Authors: Annalena McAfee
Honor shook her head. “Look, I really didn’t know him …”
“But the pictures!”
“I sat next to him at dinner once,” Honor said wearily. “We were photographed together. I didn’t know him. I barely talked to him. I couldn’t abide his music.”
Tamara leaned towards her with a complacent smile.
“Bing, then. Tell me about Bing Crosby.”
What was the girl talking about?
“Never met him.”
“But you danced with him. You told me.”
Honor drew herself up and laughed, remembering.
“Ah yes. Our first interview. When you were leaving. Don’t you know when your leg is being pulled?”
Tamara stiffened. So the old woman was now claiming it had been a joke. Too bad. She had said it. On the record. And Bing was not around to deny it.
“Marilyn,” said Tamara. “Did she ever confide in you?”
“Marilyn?”
“Monroe. Did she strike you as the suicidal type?”
“For goodness’ sake, I think I met her once and barely exchanged a word with her.”
Even in defeat the old woman was stubborn. Tamara pressed on. She would return to Marilyn and Bing later.
“And Liz Taylor. How close were you—you and Tad—to Liz?”
This was prurience of an eclectic kind, thought Honor.
“Close? We weren’t close. I think Tad worked with her once. On a picture.”

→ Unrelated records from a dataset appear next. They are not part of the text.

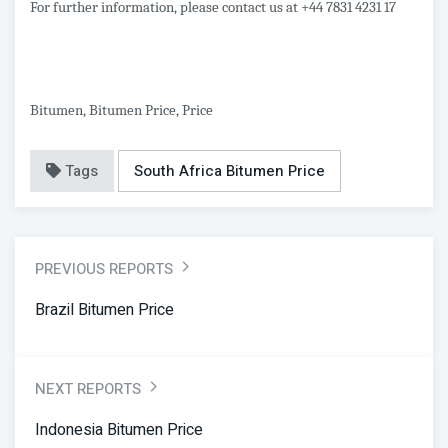
For further information, please contact us at +44 7831 4231 17
Bitumen, Bitumen Price, Price
Tags
South Africa Bitumen Price
PREVIOUS REPORTS
Brazil Bitumen Price
NEXT REPORTS
Indonesia Bitumen Price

“What about those wild Hollywood parties?”
This line of questioning puzzled Honor.
“Tad could be sociable, certainly.”
Tamara’s eyes widened to an inquisitor’s stare.
“How sociable? Was he sociable in the bedroom, too?”
“What on earth do you mean?”
Was this the broadsheet alternative to tabloid bile? Was the narrative of her life to be reduced to a tepid gush of name-dropping and innuendo?
“Even the most serious stories need some pep and human interest,” Tamara said, with open condescension.
The old woman’s reply was a reflexive snap: “I need no lessons in basic journalism from you.”
“Well, perhaps that’s exactly where you’re going wrong. When did you last write for a newspaper? I mean, actually write a story? How many decades ago? Things have changed. The world has changed. You might benefit from a little instruction in late-twentieth-century journalism.”
Tamara was enjoying this. But the old woman, too, seemed suddenly roused.
“Journalism? Really? What do you know about it? You and your kind have the same relationship to journalism as lavatory graffiti to the Sistine Chapel.”
“I don’t see what makes you so superior.”
Honor shook her head. It was a pointless squandering of diminishing resources to pursue this further. To blame a witless shopgirl, who by some accident of fate had ended up typing titbits in a magazine instead of scanning barcodes at a supermarket checkout, was to give her an importance she did not merit. It was the culture that was at fault, not her.
“Look,” Honor said more gently, “it’s not about you. It’s about the time you’re living in. You’re a pawn, an innocent, the end result of a process
of decline that has elevated nonentities, moved the bedroom into the bazaar and conflated fame with virtue.”
Her conciliatory tone did not soften the insult.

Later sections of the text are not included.